When writing out the entries below, keep only the lines from the line with "https://vwz-viersen.de" to the line with "Bruguieres. N’hésitez pas à le contacter.", both included, exactly as they are, and leave the pictures aside.

[RECORDED INFORMATION]

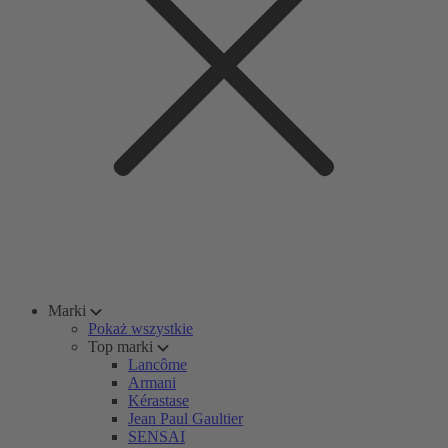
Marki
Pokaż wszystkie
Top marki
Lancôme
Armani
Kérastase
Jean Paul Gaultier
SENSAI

[/RECORDED INFORMATION]
[RECORDED INFORMATION]

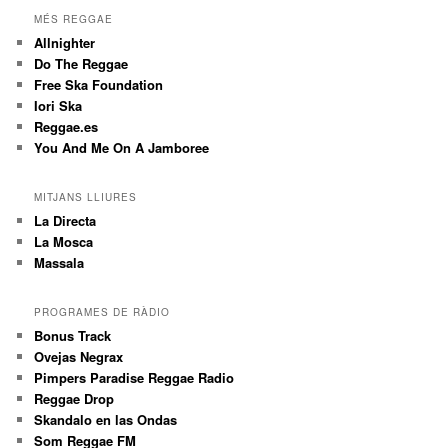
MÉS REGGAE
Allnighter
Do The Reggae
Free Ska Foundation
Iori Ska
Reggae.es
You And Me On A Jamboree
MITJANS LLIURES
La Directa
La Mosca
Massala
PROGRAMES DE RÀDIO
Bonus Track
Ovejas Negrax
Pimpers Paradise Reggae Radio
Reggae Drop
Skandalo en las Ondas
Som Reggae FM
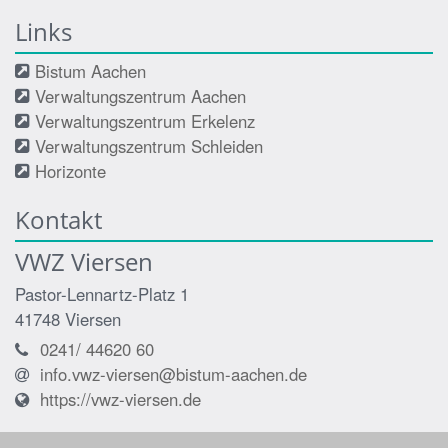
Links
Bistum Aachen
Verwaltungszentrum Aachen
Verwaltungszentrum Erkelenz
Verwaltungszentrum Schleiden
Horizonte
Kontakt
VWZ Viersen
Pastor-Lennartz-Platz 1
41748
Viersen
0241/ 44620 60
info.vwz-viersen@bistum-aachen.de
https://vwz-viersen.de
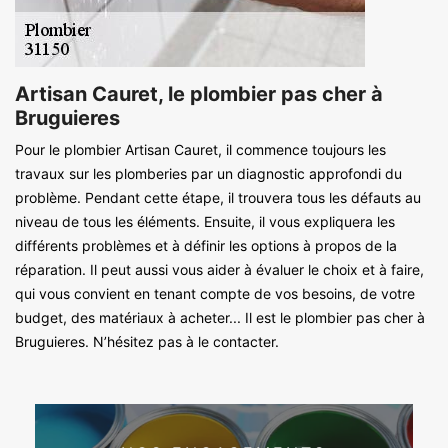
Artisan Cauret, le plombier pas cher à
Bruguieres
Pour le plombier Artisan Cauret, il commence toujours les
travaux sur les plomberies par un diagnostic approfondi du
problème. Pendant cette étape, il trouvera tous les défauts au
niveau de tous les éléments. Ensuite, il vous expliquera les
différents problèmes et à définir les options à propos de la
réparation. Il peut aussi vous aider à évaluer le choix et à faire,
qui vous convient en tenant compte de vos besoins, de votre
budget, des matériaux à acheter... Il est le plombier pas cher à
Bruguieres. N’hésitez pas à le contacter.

[/RECORDED INFORMATION]

RESULT:
https://vwz-viersen.de
Artisan Cauret, le plombier pas cher à
Bruguieres
Pour le plombier Artisan Cauret, il commence toujours les
travaux sur les plomberies par un diagnostic approfondi du
problème. Pendant cette étape, il trouvera tous les défauts au
niveau de tous les éléments. Ensuite, il vous expliquera les
différents problèmes et à définir les options à propos de la
réparation. Il peut aussi vous aider à évaluer le choix et à faire,
qui vous convient en tenant compte de vos besoins, de votre
budget, des matériaux à acheter... Il est le plombier pas cher à
Bruguieres. N’hésitez pas à le contacter.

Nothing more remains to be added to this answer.